Wednesday, April 4, 2012

S is for Scared: Meeting Of Creditors


So, you filed bankruptcy and have received your commencement notice from the court that includes, among other things, the date, time and place of your Meeting of Creditors.

For many of my clients, the name conjures up thoughts from a horror movie, only worse because instead of watching it on the big screen, you have suddenly been thrust into, and made a part of, the movie.
"Meeting of Creditors"; that's really a bad name, but it is what the bankruptcy code has given it. So, why is it a bad name? Because it is rare that creditors show up. Certainly they are invited when they receive the commencement notice of your case (Form B9A). Yes, this is the same form you received in the mail. But in reality, there is seldom any reason for creditors to show up.

So, naturally you ask, for the times creditors show up, why do they show up? Good question.

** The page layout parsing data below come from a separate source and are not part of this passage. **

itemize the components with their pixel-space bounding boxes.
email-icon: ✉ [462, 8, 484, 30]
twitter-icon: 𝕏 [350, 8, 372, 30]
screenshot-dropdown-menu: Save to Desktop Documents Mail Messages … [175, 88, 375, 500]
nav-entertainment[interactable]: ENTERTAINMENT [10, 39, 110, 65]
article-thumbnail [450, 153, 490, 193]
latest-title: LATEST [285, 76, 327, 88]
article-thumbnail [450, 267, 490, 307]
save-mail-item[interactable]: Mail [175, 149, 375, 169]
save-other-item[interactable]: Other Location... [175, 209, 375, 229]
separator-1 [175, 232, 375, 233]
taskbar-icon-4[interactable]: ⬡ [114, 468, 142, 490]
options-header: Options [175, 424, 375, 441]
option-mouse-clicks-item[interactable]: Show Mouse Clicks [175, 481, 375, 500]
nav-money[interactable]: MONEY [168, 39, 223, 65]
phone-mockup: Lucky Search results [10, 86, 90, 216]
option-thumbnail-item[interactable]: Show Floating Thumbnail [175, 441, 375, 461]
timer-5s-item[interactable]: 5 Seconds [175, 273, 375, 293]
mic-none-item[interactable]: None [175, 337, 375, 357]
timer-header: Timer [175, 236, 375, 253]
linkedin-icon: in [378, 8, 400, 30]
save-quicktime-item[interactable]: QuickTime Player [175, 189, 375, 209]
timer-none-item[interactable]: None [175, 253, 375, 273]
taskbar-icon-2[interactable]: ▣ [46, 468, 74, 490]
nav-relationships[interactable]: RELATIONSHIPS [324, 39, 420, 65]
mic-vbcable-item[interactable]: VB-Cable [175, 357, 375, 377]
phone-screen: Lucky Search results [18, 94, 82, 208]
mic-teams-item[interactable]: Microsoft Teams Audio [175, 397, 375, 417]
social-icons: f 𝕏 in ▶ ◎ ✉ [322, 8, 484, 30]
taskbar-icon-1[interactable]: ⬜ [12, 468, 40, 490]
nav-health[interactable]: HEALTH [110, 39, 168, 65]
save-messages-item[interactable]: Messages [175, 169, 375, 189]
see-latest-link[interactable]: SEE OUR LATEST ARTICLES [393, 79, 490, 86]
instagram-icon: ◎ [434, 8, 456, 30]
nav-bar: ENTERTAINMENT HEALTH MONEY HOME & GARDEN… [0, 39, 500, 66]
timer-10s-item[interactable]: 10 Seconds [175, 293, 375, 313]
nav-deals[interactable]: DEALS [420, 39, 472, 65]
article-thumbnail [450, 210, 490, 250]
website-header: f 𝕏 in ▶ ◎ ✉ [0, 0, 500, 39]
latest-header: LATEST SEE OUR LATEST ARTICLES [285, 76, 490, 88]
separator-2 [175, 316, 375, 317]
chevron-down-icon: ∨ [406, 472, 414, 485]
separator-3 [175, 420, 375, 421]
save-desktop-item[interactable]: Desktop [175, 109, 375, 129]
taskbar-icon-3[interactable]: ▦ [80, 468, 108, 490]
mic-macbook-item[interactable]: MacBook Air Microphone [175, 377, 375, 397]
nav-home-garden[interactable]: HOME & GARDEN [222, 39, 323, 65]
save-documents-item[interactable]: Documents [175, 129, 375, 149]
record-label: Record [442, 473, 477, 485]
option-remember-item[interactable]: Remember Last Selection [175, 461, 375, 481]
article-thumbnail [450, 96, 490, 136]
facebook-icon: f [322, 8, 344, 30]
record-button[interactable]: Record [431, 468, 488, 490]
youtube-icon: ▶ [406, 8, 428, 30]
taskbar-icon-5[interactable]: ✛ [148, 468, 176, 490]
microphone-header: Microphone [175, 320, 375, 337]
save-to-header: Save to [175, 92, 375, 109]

The answer may not be very straight forward, because obviously there could be as many different reasons as there are creditors. However, in the past I have seen creditors show up for several reasons, which can for the most part be categorized as follows:
  1. The creditor is unsophisticated, and simply does not know he, she, or it does not need to be there.
  2. The creditor is not clear as to your intentions are regarding a secured asset, and simply wants a clarification as to what your intentions are.
  3. The creditor suspects fraud, or the hiding of assets.
  4. The creditor is upset, and has hired an attorney to attend the meeting of creditors to ask questions, sometimes to try to determine if there are any grounds for the court to deny the granting of a discharge.
OK, so by now I suspect you are really nervous about attending the meeting of creditors. Well, you can relax, as long as the documents supplied to the court are truthful and you have been represented by an attorney, you really do not have anything to worry about.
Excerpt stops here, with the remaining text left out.